The original ArchivesSpace/Drupal Integration project is a began in 2014 as a Kress Foundation-funded suite of Drupal 7 modules to support cataloging and discovery at the American Academy in Rome. The project extends several Drupal modules including RESTClient, Web Service Data, and custom code to request ArchivesSpace JSON objects and pipe them into Drupal entities. These entities can then be formatted, manipulated, and indexed via traditional Drupal methods (Views, Solr, Elastic Search, etc.). The original project is monitored and updated for maintenance fixes only. No new features will be considered or added.

Instead, this project provides an entirely new suite of Drupal modules for Drupal 8 and beyond that adhere to PSR coding standards and module development best practices in order to release this suite to both ArchivesSpace and Drupal developer communities.

Quick Start Guide

  1. Install the module
    • Install via composer (composer require drupal/archivesspace) OR
    • Install manually
      1. Ensure all the dependencies are installed.
      2. Save the module to your Drupal site's modules directory.
  2. If using the configuration submodules:
    1. Use composer to install the other modules suggested by composer when requiring archivesspace. E.g. composer require drupal/title_length drupal/address.
    2. Configure title_length for node titles. Drupal's titles aren't very long while ArchivesSpace display strings can be much longer. See details in the "Drupal Title Field" section below, but to get started quickly for testing, add $settings['node_title_length_chars'] = 16000; to your settings.php file before enabling the node_title_length module.
    3. Enable the appropriate submodule for your site (i.e. either with Islandora or without). E.g. drush en -y archivesspace_defaults if not using Islandora OR drush en -y archivesspace_islandora_defaults to use with Islandora. Note: you may uninstall the sub-module after enabling it and the configurations will remain; just leave the base archivesspace module enabled.
  3. Configure your ArchivesSpace API endpoint, username, and password on the configration page /admin/archivesspace/config. (These can be set using drush and the state-set command for archivesspace.base_uri, archivesspace.username, and archivesspace.password.)
  4. If using the configuration submodules: Run the migrations. E.g. drush mim --group=archivesspace_agents,archivesspace_subjects,archivesspace. Note: most of the migrations will run relatively quickly, within a few minutes. However top_containers and archival objects can take a very long time to process for large sites (more than an hour).

Components

Building the Drupal data model

The content types cover:

  • Repositories
  • Resources
  • Archival Objects
  • Digital Objects (if using the configurations provided by the archivesspace_defaults submodule)

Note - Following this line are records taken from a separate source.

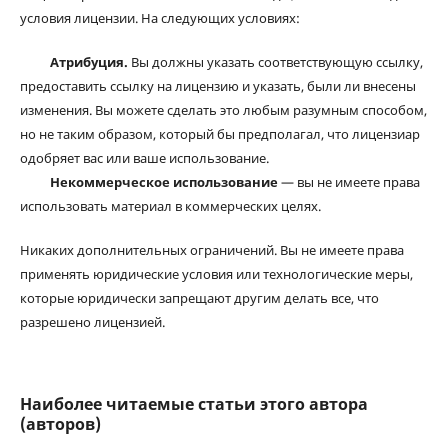
условия лицензии. На следующих условиях:
Атрибуция.
Вы должны указать соответствующую ссылку,
предоставить ссылку на лицензию и указать, были ли внесены
изменения. Вы можете сделать это любым разумным способом,
но не таким образом, который бы предполагал, что лицензиар
одобряет вас или ваше использование.
Некоммерческое использование
— вы не имеете права
использовать материал в коммерческих целях.
Никаких дополнительных ограничений. Вы не имеете права
применять юридические условия или технологические меры,
которые юридически запрещают другим делать все, что
разрешено лицензией.
Наиболее читаемые статьи этого автора
(авторов)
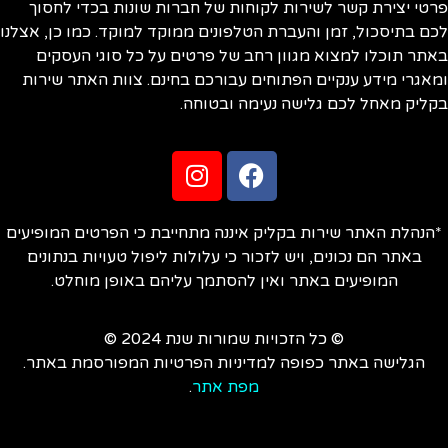
טי יצירת קשר לשירות לקוחות של חברות שונות בכדי לחסוך
ם בתיסכול, זמן והעברת הטלפונים ממוקד למוקד. כמו כן, אצלנו
תר תוכלו למצוא מגוון רחב של פרטים על כל סוגי העסקים
אגרי מידע ענקיים הפתוחים עבורכם בחינם. צוות האתר שירות
ליק מאחל לכם גלישה נעימה ובטוחה.
הנהלת האתר שירות בקליק איננה מתחייבת כי הפרטים המופיעים
באתר הם נכונים, ויש לזכור כי עלולות ליפול טעויות בנתונים
המופיעים באתר ואין להסתמך עליהם באופן מוחלט.
© כל הזכויות שמורות שנת 2024 ©
הגלישה באתר כפופה למדיניות הפרטיות המפורסמת באתר.
מפת אתר
.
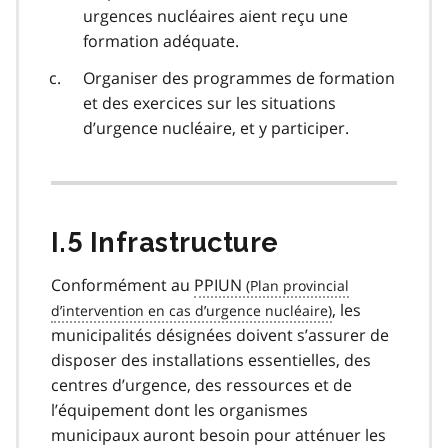
urgences nucléaires aient reçu une
formation adéquate.
Organiser des programmes de formation
et des exercices sur les situations
d’urgence nucléaire, et y participer.
I.5 Infrastructure
Conformément au
PPIUN
, les
municipalités désignées doivent s’assurer de
disposer des installations essentielles, des
centres d’urgence, des ressources et de
l’équipement dont les organismes
municipaux auront besoin pour atténuer les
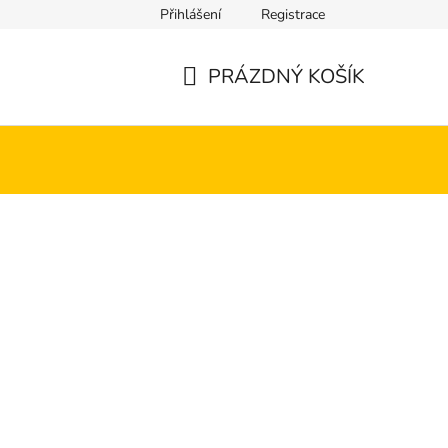
Přihlášení
Registrace
PRÁZDNÝ KOŠÍK
NÁKUPNÍ
KOŠÍK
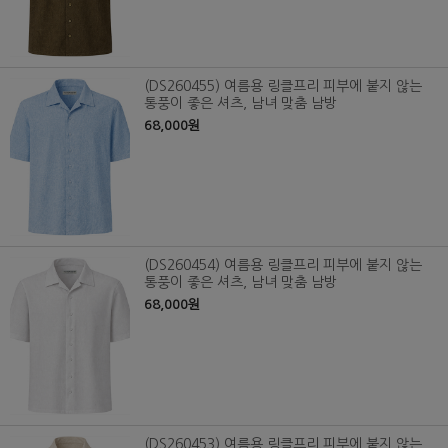
(DS260455) 여름용 링클프리 피부에 붙지 않는
통풍이 좋은 셔츠, 남녀 맞춤 남방
68,000원
(DS260454) 여름용 링클프리 피부에 붙지 않는
통풍이 좋은 셔츠, 남녀 맞춤 남방
68,000원
(DS260453) 여름용 링클프리 피부에 붙지 않는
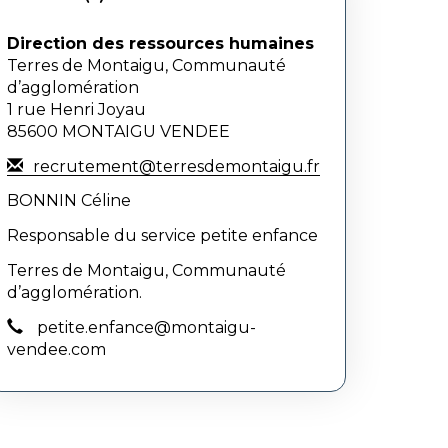
Direction des ressources humaines
Terres de Montaigu, Communauté
d’agglomération
1 rue Henri Joyau
85600 MONTAIGU VENDEE
recrutement@terresdemontaigu.fr
BONNIN Céline
Responsable du service petite enfance
Terres de Montaigu, Communauté
d’agglomération.
petite.enfance@montaigu-
vendee.com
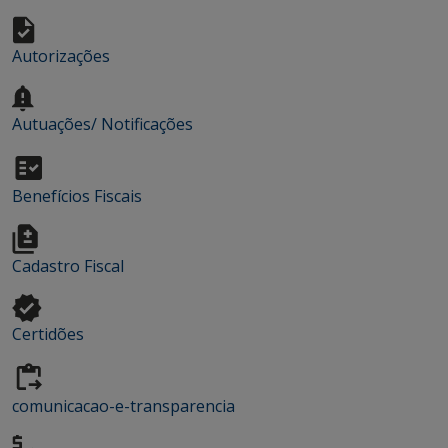
Autorizações
Autuações/ Notificações
Benefícios Fiscais
Cadastro Fiscal
Certidões
comunicacao-e-transparencia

Vocabularies for subjects and agents are provided by the Controlled Access Terms module.

Migrations

This module provides migrations for all the supported content types and vocabularies.

By default, resources or archival objects that do not have the "publish" flag set are not migrated, nor do archival objects with an unpublished ancestor. However, once a resource or archival object is migrated it will remain in Drupal even if the flag is changed in ArchivesSpace unless manually removed.

Also note that the module will replace <emph> tags in titles with <em> and other EAD-specific tags in notes with their HTML 5 corollaries. However, Drupal title fields (analogous to the ArchivesSpace display strings) do not support HTML tags. We therefore recommend installing the HTML Title module and configuring it to use the <em> tag although it is not required for installing and using this module.

Batch Updates

Although the Migrate API supports updating previously migrated content, on very large sites the provided update mechanism requires significantly more RAM than normal operation.

To improve scalability this module provides a batch-based update mechanism that can be triggered either by using the form @ /admin/archivesspace/batch-update or by using the Drush command archivesspace:update. Both include options for specifying the number of pages to process (10 items per page) and a timestamp for when it should look for updates. The module will also track the last update timestamp it updates to avoid repeatedly updating the same records unnecessarily. We recommend running the drush command via your system's cron on a regular basis.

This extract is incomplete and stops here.